Having seen first hand the impact that Dagster had on my team’s productivity, while knowing the platform in the new company would require end-to-end lineage, I made a decision that back then seemed risky, but already paid off in unexpected ways: I bet on Software-Defined Assets as the core abstraction for the entire platform.
Dagster defines assets as “an object in persistent storage, such as a table, file, or persisted machine learning model. A software-defined asset is a Dagster object that couples an asset to the function and upstream assets that are used to produce its contents.”
Doesn’t sound revolutionary at first, but in reading between the lines, Dagster’s SDAs are subtly flipping data orchestration on its head: rather than chaining tasks into a pipeline that will generate a persistent object, using SDAs means declaring persistent objects, and letting the pipelines and tasks be created in the background.
At the end of the day, you might be writing slightly less code, but the biggest change is a philosophical one: the way you’re thinking about your work changes, and this mindset shift has made me exponentially better at my work.
As data engineers, we’re often involved in the nitty-gritty. On any given day, I might be managing VPCs, scaling clusters, upgrading packages, enhancing CI/CD processes, or writing pipelines. Data consumers, however, are many steps removed from all of this underlying complexity. Before Dagster, writing pipelines meant thinking in classic ETL/ELT terms: What needs to be extracted from what, transformed in what fashion, and how it should be exposed to the end users. It takes many steps to go from the raw source data to anything that might be consumed, no matter if my data customer was a data scientist, an analytics engineer, or a business user (or, in a team of one, myself a day later).
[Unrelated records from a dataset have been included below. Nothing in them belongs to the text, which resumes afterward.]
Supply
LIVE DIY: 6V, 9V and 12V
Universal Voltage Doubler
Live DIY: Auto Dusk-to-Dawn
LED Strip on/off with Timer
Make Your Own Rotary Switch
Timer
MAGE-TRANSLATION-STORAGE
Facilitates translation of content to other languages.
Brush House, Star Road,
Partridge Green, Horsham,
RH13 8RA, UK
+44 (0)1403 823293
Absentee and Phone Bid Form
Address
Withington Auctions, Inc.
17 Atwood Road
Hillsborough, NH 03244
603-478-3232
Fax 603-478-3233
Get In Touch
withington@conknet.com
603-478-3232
An error occurring in any of these steps could (and likely would) affect the final downstream product, no matter how much or how little the consumer knows about it.
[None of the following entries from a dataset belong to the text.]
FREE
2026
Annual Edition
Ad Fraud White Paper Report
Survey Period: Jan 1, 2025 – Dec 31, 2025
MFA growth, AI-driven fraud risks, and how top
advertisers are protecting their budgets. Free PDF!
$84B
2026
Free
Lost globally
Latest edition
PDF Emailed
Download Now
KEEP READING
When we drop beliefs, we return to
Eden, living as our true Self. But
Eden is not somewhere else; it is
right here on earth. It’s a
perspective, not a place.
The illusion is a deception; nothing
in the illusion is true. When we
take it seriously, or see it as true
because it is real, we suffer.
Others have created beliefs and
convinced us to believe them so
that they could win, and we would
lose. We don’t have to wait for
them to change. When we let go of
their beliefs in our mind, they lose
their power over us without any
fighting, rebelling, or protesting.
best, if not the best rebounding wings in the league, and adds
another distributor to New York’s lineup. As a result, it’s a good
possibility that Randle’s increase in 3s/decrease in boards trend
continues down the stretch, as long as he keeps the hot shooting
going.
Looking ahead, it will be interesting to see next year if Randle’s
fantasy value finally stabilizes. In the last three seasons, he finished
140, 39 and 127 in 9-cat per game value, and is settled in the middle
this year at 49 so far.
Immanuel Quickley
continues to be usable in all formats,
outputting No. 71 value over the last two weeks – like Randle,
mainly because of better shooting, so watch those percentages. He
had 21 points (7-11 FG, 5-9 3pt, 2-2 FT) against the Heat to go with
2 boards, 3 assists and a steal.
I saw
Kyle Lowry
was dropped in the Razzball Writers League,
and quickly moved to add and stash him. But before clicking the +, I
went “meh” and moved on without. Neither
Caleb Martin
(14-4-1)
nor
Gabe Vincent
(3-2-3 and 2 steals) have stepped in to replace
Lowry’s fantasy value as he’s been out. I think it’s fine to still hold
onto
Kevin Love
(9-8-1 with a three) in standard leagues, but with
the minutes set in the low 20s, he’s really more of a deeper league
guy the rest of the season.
A new age in data engineering
What if, instead, we stopped thinking about pipelines, and started thinking about their outputs? What if we stopped discussing task chaining and started discussing physical objects? What if we could put ourselves in our users’ shoes without any mental gymnastics, not only during the 50 minute meeting, but could see our entire work through that lens?
What if all of the complexity in chaining tasks was outsourced to a graph network, rather than having engineers try to fit a square peg into a round hole?
Imagine if, instead of frantically mapping tasks to data on-the-fly, we could have impromptu conversations with our data consumers and still leave them feeling understood, because the conversation reflects what we see in the codebase and GUI.
Data Engineering is a hard job. Through all the layoffs, there’s still plenty of roles to go around (at least in Germany, where I’m based) and companies struggling to fill them with good candidates. I’ve long said that the biggest difficulty in data is translating what is an inherently cultural challenge—filling gaps between siloed teams—into extremely technical solutions. The organizational impact of the best communicators with just enough engineering expertise will tower over the organizational impact of the best engineers with just enough communication skills.
But what if the tools we choose for our jobs can help oh-so-subtly nudge our view of the systems we’re constructing towards how our users see them?
What if developing a use case wasn’t about writing a new pipeline, creating tasks, and scheduling them with enough of a buffer to ensure that things always run smoothly? What if developing a use case could be about creating new physical objects? And what if these objects were clearly laid out and labeled in front of us, so we can always know what depends on what, and what impact an upstream change could have?
This might not help us write better code, but it surely would help us communicate better, and at the end of the day, that matters a whole lot more.